### Goal of the exercise
Transcribed word for word, the lines below from the one with "Виж рецептата... (421, 2179)" through the last line of the records form the answer; no picture is to be included.

### Data for the task

——

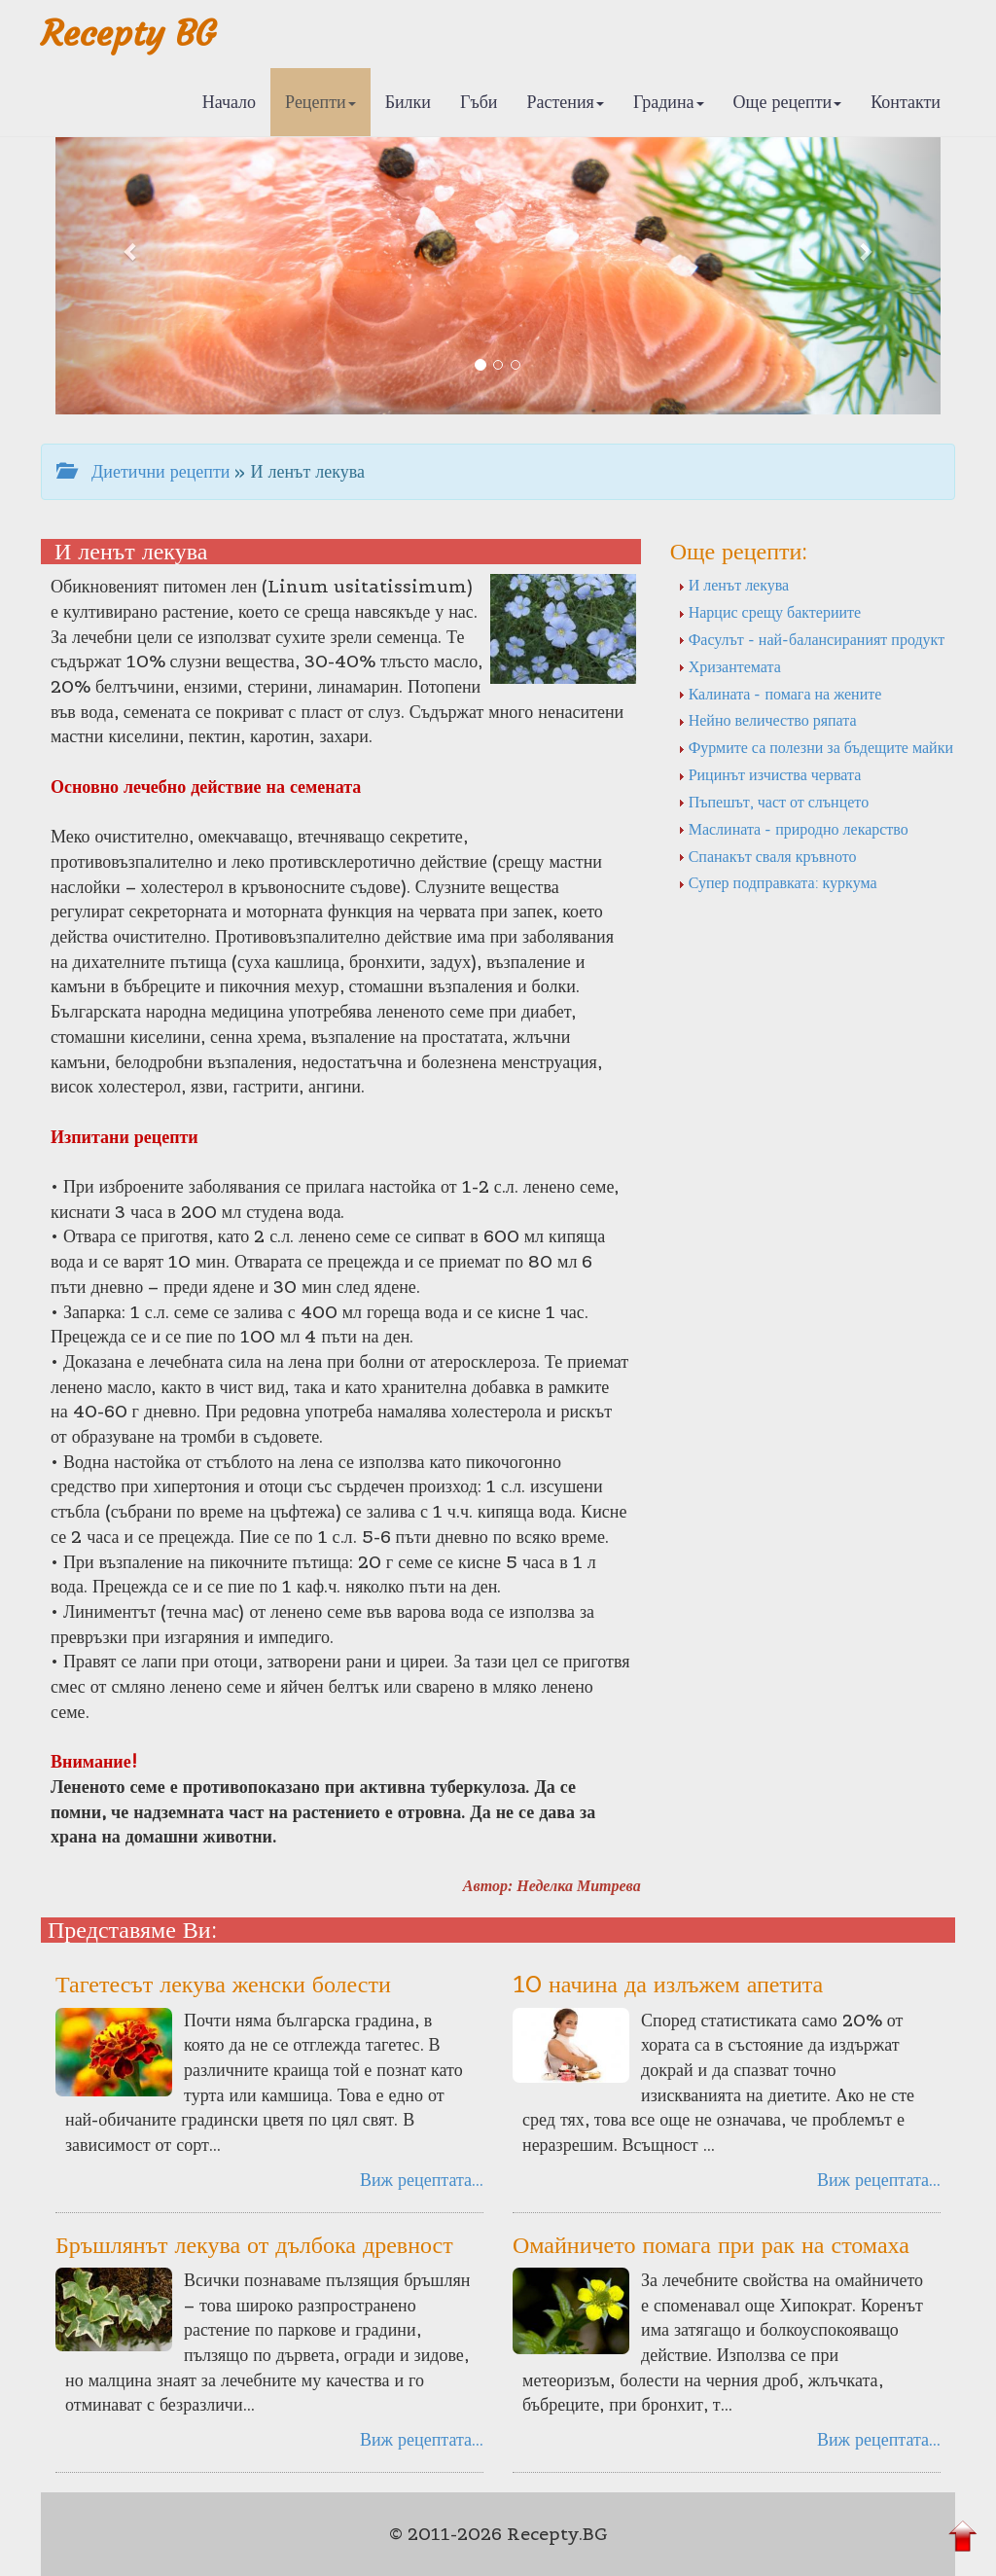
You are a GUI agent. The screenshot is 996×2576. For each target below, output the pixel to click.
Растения (565, 101)
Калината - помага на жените (780, 693)
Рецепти (320, 101)
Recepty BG (128, 33)
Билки (408, 101)
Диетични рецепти (143, 471)
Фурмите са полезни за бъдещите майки (815, 747)
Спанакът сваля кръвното (767, 856)
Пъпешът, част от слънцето (773, 801)
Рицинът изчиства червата (770, 774)
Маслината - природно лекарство (793, 829)
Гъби (479, 101)
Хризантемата (729, 666)
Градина (668, 101)
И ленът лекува (734, 584)
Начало (229, 101)
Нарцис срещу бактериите (770, 612)
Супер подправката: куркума (777, 882)
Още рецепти (787, 101)
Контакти (906, 101)
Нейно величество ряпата (767, 720)
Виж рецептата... (421, 2179)
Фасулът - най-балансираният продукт (811, 639)
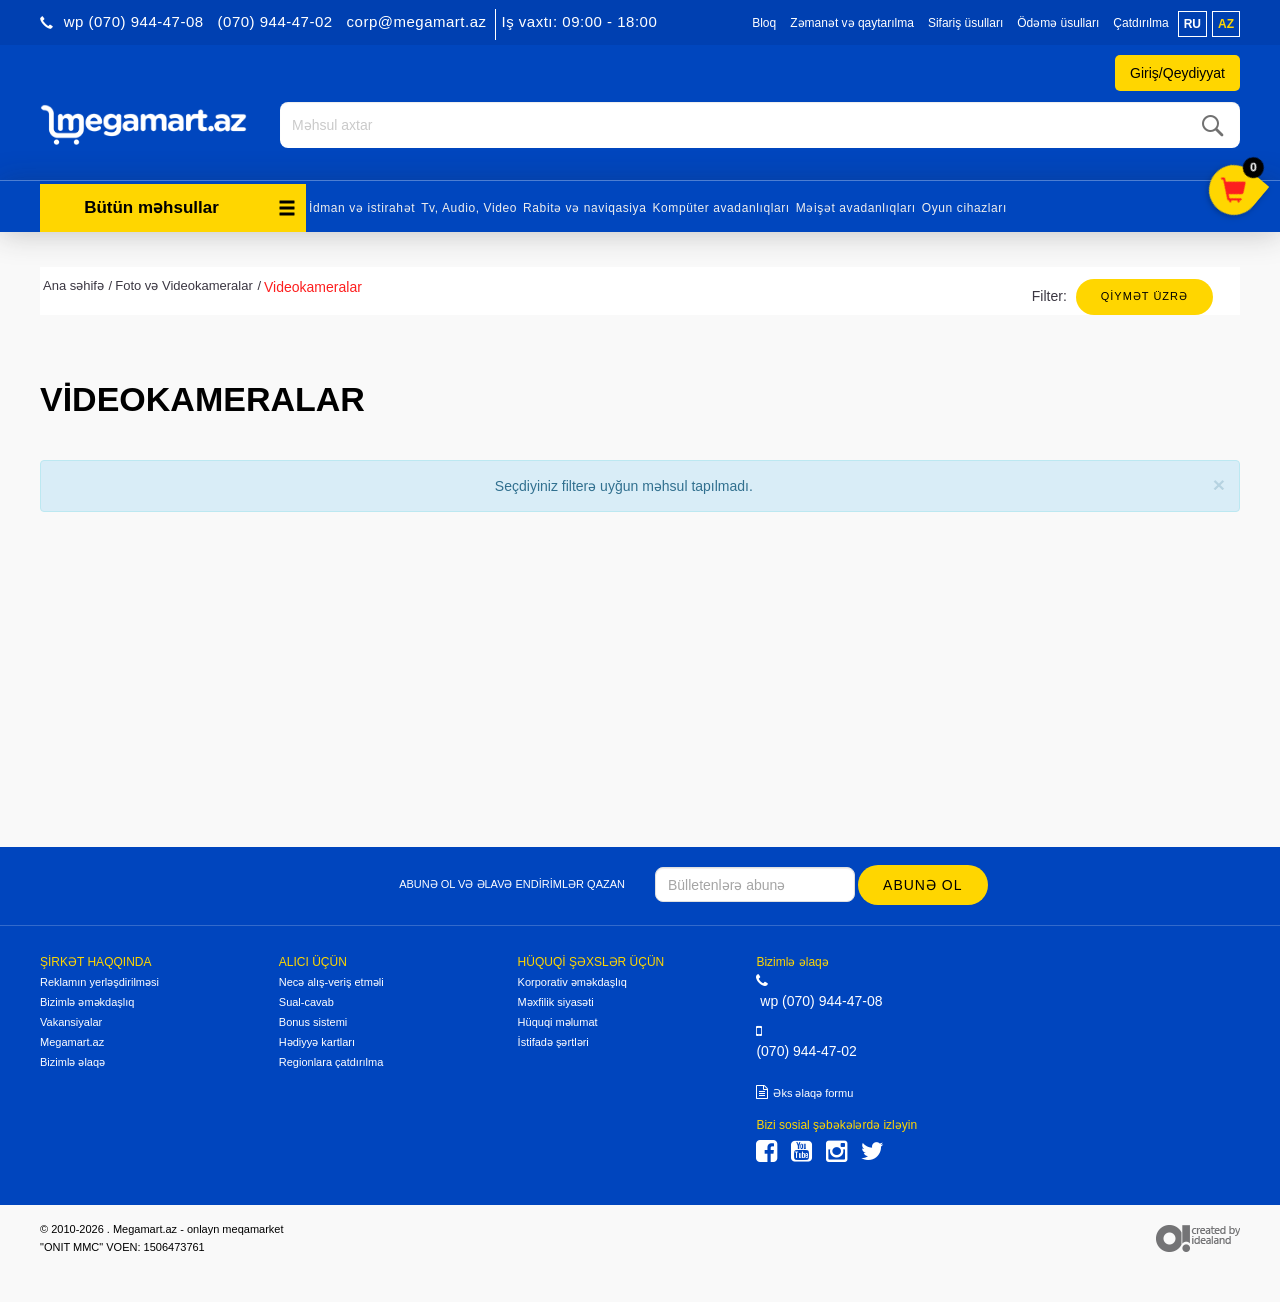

——

### Task output
Виж рецептата... (421, 2179)
Фасулът - най-балансираният продукт (811, 639)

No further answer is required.